>>>

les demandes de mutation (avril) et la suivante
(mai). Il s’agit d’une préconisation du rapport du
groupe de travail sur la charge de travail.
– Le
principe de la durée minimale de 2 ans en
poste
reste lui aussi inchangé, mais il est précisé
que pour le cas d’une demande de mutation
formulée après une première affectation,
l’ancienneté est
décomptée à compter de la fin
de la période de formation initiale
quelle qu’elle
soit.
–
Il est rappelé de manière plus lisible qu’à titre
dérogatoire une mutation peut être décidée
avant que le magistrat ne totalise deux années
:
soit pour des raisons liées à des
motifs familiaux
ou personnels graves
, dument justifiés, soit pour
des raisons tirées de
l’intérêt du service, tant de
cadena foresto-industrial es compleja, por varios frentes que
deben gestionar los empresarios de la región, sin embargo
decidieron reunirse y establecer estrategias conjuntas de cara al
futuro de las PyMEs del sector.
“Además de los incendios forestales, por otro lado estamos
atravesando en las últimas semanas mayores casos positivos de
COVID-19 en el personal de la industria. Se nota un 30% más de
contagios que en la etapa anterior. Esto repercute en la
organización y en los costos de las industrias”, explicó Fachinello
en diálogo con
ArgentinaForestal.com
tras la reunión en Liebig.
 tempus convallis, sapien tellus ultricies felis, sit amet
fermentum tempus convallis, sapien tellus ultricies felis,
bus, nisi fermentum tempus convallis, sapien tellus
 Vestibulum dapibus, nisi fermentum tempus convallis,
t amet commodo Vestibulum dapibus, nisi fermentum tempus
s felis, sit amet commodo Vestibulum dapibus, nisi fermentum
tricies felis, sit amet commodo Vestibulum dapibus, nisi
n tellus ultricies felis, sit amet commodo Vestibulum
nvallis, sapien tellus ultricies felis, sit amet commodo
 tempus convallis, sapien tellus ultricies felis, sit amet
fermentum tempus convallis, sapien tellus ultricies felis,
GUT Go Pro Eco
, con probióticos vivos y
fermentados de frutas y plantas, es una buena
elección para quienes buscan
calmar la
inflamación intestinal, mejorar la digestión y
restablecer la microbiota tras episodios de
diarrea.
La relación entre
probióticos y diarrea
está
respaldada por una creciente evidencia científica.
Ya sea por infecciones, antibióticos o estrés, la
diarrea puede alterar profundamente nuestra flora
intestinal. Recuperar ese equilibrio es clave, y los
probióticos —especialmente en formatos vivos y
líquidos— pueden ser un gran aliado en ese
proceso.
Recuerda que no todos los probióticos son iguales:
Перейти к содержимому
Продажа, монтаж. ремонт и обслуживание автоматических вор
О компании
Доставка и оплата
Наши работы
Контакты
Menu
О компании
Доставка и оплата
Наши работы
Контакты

<<<
>>>

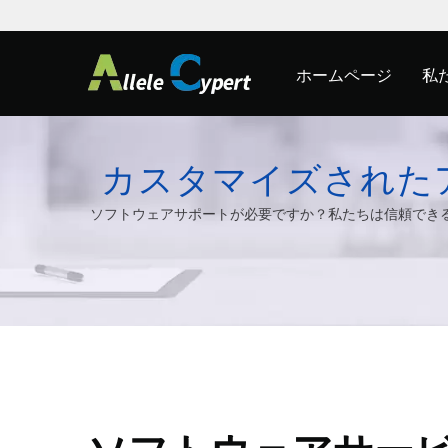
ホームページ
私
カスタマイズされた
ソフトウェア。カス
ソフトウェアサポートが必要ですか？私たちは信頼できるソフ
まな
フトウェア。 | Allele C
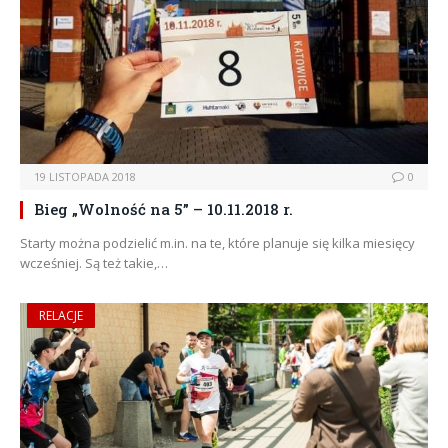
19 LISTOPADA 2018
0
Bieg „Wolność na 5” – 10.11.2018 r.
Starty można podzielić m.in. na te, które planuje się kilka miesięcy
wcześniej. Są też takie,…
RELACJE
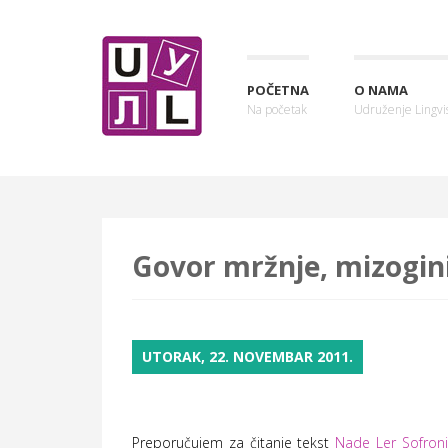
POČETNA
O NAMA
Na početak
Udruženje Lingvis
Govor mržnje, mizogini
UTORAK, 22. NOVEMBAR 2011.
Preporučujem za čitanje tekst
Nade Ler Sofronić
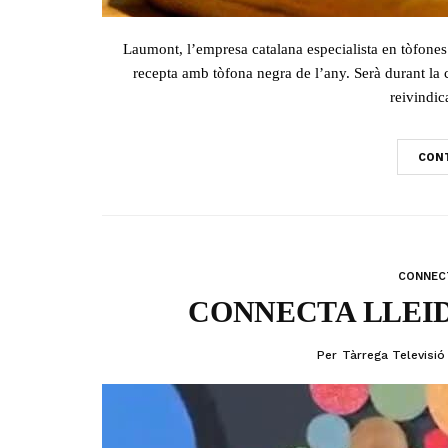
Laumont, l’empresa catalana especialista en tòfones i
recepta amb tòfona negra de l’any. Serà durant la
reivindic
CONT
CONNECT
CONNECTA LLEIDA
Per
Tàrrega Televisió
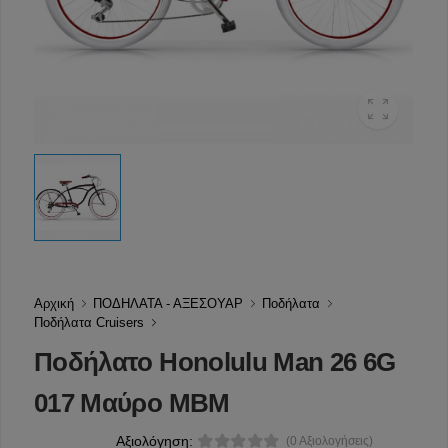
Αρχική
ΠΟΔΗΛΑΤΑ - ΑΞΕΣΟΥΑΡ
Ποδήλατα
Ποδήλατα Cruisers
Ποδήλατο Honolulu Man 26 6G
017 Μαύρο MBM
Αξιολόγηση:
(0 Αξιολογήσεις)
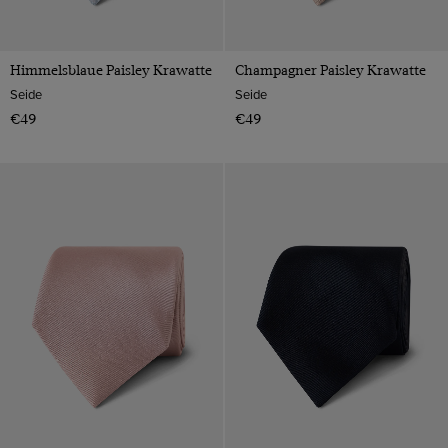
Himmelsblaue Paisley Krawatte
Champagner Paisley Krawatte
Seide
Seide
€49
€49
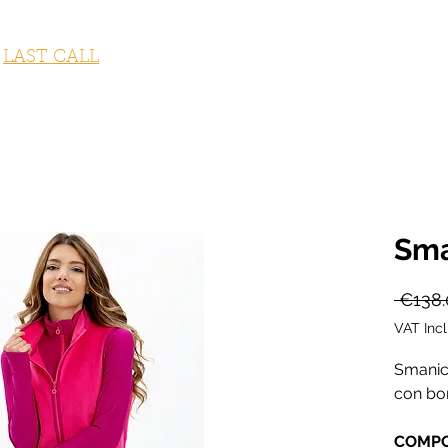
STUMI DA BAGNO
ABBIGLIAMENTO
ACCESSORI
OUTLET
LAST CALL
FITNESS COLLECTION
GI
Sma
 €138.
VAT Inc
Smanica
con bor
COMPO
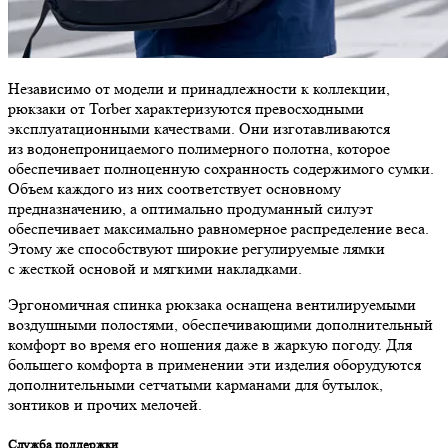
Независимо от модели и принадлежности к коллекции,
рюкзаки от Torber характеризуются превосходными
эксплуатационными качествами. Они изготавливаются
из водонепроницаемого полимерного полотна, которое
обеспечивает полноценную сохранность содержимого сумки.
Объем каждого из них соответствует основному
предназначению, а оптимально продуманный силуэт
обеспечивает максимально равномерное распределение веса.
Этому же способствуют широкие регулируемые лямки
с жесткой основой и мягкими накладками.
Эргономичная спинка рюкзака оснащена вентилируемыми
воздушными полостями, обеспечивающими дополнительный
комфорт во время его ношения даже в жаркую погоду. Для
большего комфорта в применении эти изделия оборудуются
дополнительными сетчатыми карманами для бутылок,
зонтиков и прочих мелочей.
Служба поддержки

<<<

■ Exercise
Your answer must be the lines above from the one containing "tricies felis, sit amet commodo Vestibulum dapibus, nisi" to the one containing "diarrea puede alterar", both included, restated word for word.

■ Task response
tricies felis, sit amet commodo Vestibulum dapibus, nisi
n tellus ultricies felis, sit amet commodo Vestibulum
nvallis, sapien tellus ultricies felis, sit amet commodo
 tempus convallis, sapien tellus ultricies felis, sit amet
fermentum tempus convallis, sapien tellus ultricies felis,
GUT Go Pro Eco
, con probióticos vivos y
fermentados de frutas y plantas, es una buena
elección para quienes buscan
calmar la
inflamación intestinal, mejorar la digestión y
restablecer la microbiota tras episodios de
diarrea.
La relación entre
probióticos y diarrea
está
respaldada por una creciente evidencia científica.
Ya sea por infecciones, antibióticos o estrés, la
diarrea puede alterar profundamente nuestra flora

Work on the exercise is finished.